As a pediatrician with expertise in medical genetics, Dr. Ellen Sidransky never expected to become one of the world’s foremost experts on Parkinson’s disease, a neurodegenerative disorder that typically affects older people.
But a chance meeting more than two decades ago with a patient who had an early form of the disease changed the course of her career and revolutionized our understanding of a condition that continues to defy attempts to slow or stop its progression.
Sidransky went on to become the first to link an increase in Parkinson’s risk to mutations in the gene GBA, which produces an enzyme that breaks down a common lipid located in lysosomes, cells’ internal waste removal systems. Alterations in GBA are now known to be the most common genetic risk factor for Parkinson’s and dementia with Lewy bodies, and are a major target for experimental medications.
She currently serves as chief of the Section on Molecular Neurogenetics within the National Human Genome Research Institute of the National Institutes of Health. In addition to her work with Parkinson’s, she is an international authority on Gaucher disease, a rare genetic disorder caused by problems with GBA, and dementia with Lewy bodies, a disorder that has much in common with Parkinson’s and Alzheimer’s diseases.
Later this summer, Van Andel Research Institute will honor Sidransky and her transformative contributions to science and medicine with the 2019 Jay Van Andel Award for Outstanding Achievement in Parkinson’s Disease Research during our annual Grand Challenges in Parkinson’s Disease symposium. You can learn more about Grand Challenges and Rallying to the Challenge, a parallel meeting for people with Parkinson’s, at grandchallengesinpd.org.
In the meantime, we chatted with Dr. Sidransky about the discovery of GBA, how it changed our understanding of genetics and Parkinson’s, and what gives her the most hope for the future of treatment.
Q: How did you first get interested in neuroscience? In Gaucher disease? In Parkinson’s?
ES: I was initially trained in pediatrics and then decided to specialize in medical genetics. When I began my fellowship training in genetics, I was looking for a place to learn molecular biology in a rare disease-focused laboratory. I chose to work on Gaucher disease with Dr. Edward Ginns, who had just cloned the responsible gene, GBA1, which codes for glucocerebrosidase, the enzyme missing in Gaucher disease. I was interested in Gaucher disease because I knew that there was broad variability in patient manifestations, ranging from critically ill babies and children to asymptomatic older adults. Naively, I thought that I would explain all of the symptoms by looking for mistakes in the DNA.

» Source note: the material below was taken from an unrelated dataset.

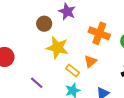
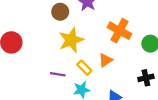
yellow star: (57, 48) -> (71, 40), turned 30
purple line: (37, 83) -> (58, 74), moved, turned -40

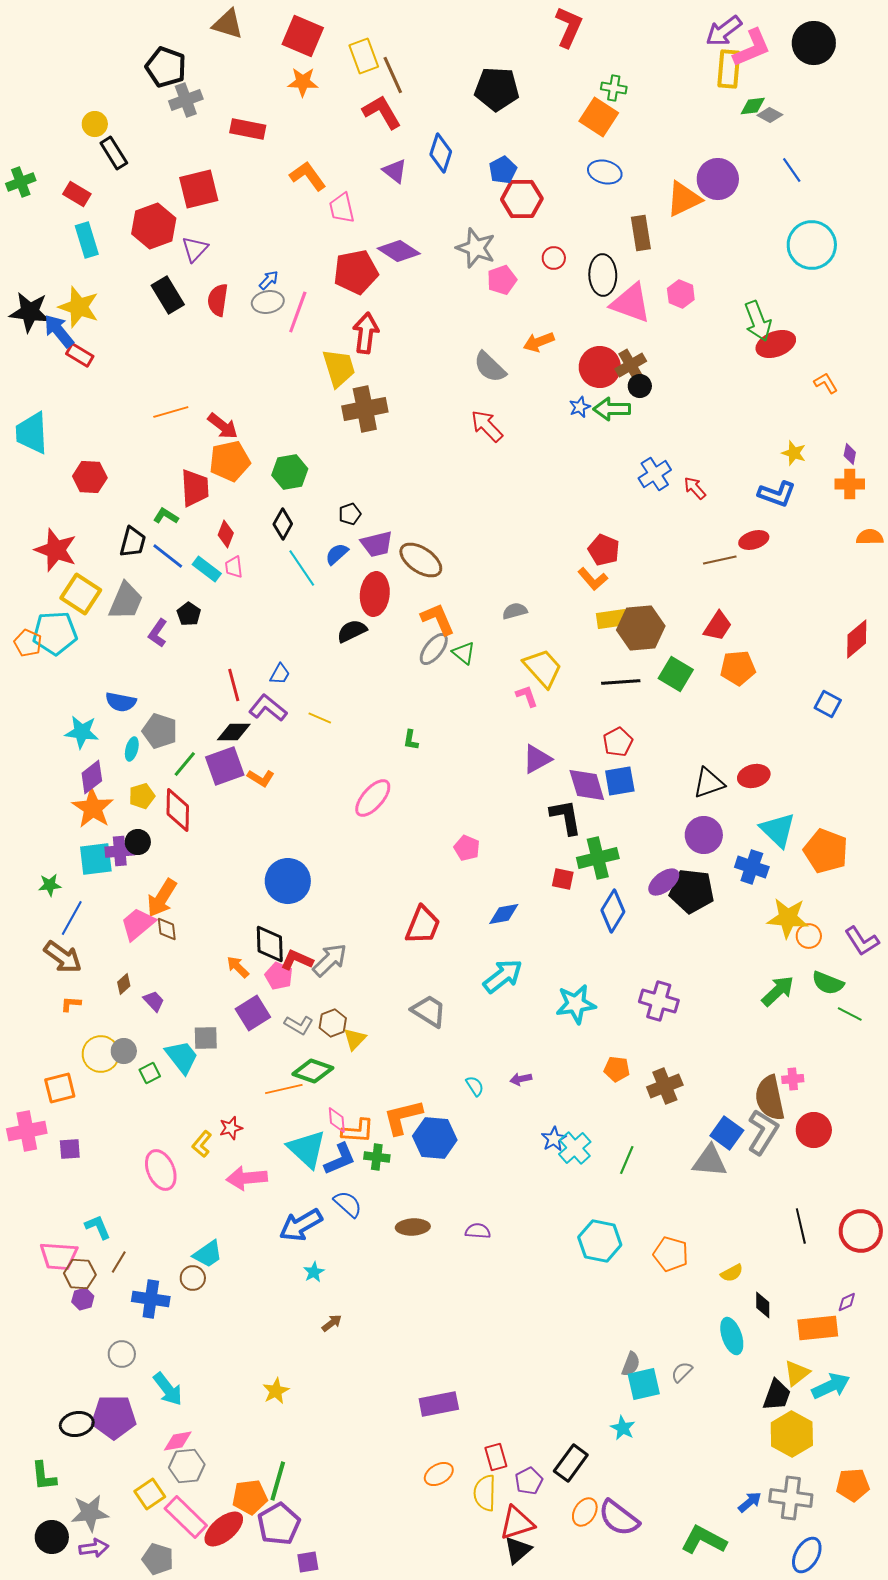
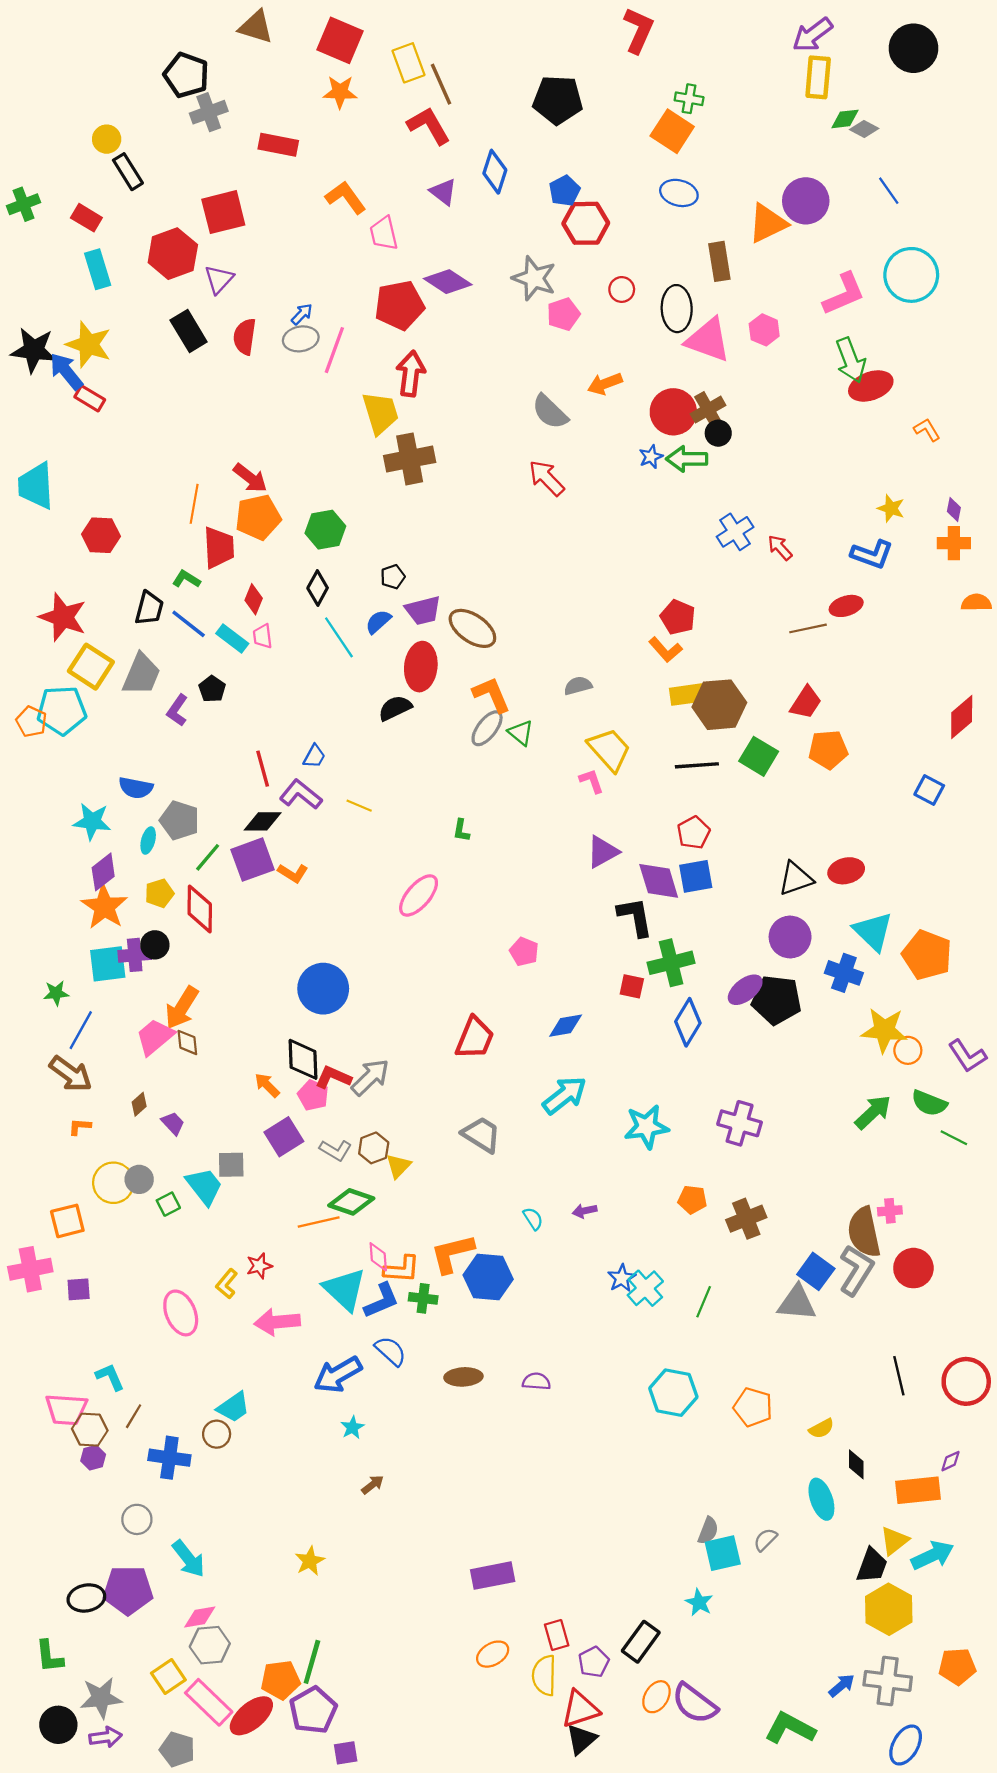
pink L-shape: (752, 48) -> (844, 294), moved
orange line: (171, 412) -> (194, 504), moved, turned -64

In the process of this work, I evaluated patients with diverse stories, and learned about many different aspects of the disease through these interactions. I also worked in the laboratory, and my first projects were trying to correlate patient manifestations with their GBA1 mutations and working on making mouse models.
My interest in Parkinson’s disease began with a single patient who I met in the late 1990s. She had relatively mild Gaucher disease, but an early onset, treatment-refractory form of Parkinson’s disease. As a pediatrician, I had no experience with Parkinson’s disease, but questioned whether the two disorders might in some way be related. I then identified other patients with both Gaucher and Parkinson’s disease, and started to realize that Parkinson’s disease was reported more frequently than expected among parents and grandparents of our patients with Gaucher disease. These were people who carried one mutation in GBA1, but did not have Gaucher disease. My emphasis then turned to looking for GBA1 mutations in groups of patients with Parkinson’s disease, and the rest is history! GBA1 mutations are now appreciated as the most common genetic risk factor for both Parkinson disease and dementia with Lewy bodies.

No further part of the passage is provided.